Code Evolution

Performance Test 1, Build 1:

 reverse(4);

 

 //Leave starting dock

 motorSpeed(4, 29.7);

 goFor(4);

 

 //Coast to gate

 brake(4);

 goFor(0.7);

 

 //Power-brake at gate

 reverse(4);

 motorSpeed(4, 55);

 goFor(1);

 

 //Wait for gate to lift

 brake(4);

 goFor(7.5);

 

 //Proceed through gate

 reverse(4);

 motorSpeed(4, 20);

 goFor(2);

 

Final Performance Test Code:

 reverse(4);

 // Phase 1

 //Approach gate

 motorSpeed(4, 29.7);

 goToAbsolutePosition(-228);

 //Coast to gate

 brake(4);

 goToAbsolutePosition(-272);

 //Brake at gate

 reverse(4);

 motorSpeed(4, 50);

 goFor(1);

 //Wait at gate

 brake(4);

 goFor(7.5);

 // Phase 2

 //Leave gate

 reverse(4);

 motorSpeed(4, 29);

 goToAbsolutePosition(-381);

 //Coast to loading zone and wait to exit

 brake(4);

 goToAbsolutePosition(-620);

 goFor(6);

 // Phase 3

 

 //Approach gate

 reverse(4);

 motorSpeed(4, 50);

 goToAbsolutePosition(-418);

 

 //Coast to gate

 brake(4);

 goToAbsolutePosition(-372);

 //Brake at gate

 reverse(4);

 motorSpeed(4, 50);

 goFor(1);

 //Wait at gate

 brake(4);

 goFor(7.5);

 // Phase 4

 //Leave gate

 reverse(4);

 motorSpeed(4, 60);

 goToAbsolutePosition(-224);

 //Coast to starting dock

 brake(4);

 goToAbsolutePosition(-120);

 //Brake at starting dock

 reverse(4);

 motorSpeed(4,40);

 goFor(2);

 //Coast for end data collection

 brake(4);

 goFor(7);

 

In the beginning, team C utilizes a power and coasting based code.

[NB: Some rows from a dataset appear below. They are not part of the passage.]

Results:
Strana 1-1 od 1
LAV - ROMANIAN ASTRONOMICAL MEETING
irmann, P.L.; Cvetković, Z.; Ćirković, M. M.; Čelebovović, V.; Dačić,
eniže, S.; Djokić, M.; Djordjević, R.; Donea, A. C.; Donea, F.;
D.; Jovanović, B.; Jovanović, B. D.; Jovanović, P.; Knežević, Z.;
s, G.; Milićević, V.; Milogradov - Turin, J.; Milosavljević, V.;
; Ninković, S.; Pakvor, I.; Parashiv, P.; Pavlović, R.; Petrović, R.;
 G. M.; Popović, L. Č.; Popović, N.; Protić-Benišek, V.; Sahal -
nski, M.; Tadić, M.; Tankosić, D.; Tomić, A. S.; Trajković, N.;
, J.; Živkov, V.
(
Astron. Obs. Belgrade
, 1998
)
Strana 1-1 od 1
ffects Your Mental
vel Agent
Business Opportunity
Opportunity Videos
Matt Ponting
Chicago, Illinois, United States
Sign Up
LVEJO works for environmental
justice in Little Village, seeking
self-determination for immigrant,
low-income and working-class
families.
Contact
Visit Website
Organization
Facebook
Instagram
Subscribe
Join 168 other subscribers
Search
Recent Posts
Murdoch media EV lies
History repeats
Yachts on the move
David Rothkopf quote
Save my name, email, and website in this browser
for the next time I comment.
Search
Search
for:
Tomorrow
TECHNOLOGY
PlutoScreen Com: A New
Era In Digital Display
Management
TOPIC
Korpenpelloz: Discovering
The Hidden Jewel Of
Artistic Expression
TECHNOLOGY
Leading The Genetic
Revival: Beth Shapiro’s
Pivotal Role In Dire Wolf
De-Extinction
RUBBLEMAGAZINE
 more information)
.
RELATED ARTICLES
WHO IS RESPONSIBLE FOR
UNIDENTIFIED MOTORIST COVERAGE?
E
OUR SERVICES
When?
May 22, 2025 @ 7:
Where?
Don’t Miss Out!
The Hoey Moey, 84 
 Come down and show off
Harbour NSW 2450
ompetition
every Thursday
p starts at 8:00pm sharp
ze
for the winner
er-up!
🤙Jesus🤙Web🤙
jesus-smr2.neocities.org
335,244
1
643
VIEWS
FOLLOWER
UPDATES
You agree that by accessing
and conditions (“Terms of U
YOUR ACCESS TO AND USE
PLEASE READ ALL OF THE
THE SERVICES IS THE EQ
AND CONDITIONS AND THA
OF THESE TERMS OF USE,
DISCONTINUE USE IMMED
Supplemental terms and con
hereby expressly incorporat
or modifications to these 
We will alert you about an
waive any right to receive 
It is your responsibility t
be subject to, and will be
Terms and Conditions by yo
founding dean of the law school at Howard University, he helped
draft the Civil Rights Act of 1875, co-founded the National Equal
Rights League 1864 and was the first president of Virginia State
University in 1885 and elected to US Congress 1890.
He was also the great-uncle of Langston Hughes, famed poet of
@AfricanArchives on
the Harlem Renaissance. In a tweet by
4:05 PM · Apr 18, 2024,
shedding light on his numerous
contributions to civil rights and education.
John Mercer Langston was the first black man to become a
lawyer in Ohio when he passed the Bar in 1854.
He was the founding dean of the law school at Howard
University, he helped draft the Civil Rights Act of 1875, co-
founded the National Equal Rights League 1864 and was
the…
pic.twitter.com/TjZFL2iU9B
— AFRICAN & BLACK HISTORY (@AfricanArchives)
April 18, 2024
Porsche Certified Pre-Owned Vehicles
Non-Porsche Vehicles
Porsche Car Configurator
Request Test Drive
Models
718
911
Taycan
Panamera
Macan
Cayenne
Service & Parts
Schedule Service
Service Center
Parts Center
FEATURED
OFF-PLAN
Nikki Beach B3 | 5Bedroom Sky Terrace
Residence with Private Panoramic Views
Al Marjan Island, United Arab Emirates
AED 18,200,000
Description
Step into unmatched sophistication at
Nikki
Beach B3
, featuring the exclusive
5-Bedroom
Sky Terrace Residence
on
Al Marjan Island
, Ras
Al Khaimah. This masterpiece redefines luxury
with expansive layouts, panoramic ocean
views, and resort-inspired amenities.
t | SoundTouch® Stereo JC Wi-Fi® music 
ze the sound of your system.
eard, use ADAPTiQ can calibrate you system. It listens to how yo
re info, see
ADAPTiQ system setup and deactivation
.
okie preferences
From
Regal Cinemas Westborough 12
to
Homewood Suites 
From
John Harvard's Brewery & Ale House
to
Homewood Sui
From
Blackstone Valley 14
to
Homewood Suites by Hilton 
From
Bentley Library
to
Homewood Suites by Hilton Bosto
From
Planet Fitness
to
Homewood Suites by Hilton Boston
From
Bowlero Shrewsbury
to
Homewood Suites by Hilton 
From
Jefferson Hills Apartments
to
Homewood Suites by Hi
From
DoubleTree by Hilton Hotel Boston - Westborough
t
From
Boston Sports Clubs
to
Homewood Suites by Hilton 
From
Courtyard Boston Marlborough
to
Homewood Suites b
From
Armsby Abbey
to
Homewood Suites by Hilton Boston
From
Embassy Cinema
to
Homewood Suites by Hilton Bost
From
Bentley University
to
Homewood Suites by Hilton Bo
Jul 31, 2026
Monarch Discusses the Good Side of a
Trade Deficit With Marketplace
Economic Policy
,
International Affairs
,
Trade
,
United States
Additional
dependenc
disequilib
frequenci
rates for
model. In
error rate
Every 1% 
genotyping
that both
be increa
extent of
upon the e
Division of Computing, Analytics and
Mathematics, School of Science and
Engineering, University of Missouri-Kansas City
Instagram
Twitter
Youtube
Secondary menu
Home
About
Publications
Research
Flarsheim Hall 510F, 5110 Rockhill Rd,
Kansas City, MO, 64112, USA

The code included commands like motorSpeed() and goFor(). This method of coding resulted in inconsistent runs across the track as the battery would drain. The team, in the end, decide to use a marks based approach to coding for their final performance test. The team utilized commands like goToAbsolutePosition() in order to get a more precise idea of how far the AEV will go every time. This method of coding resulted in a more consistent AEV between all the runs.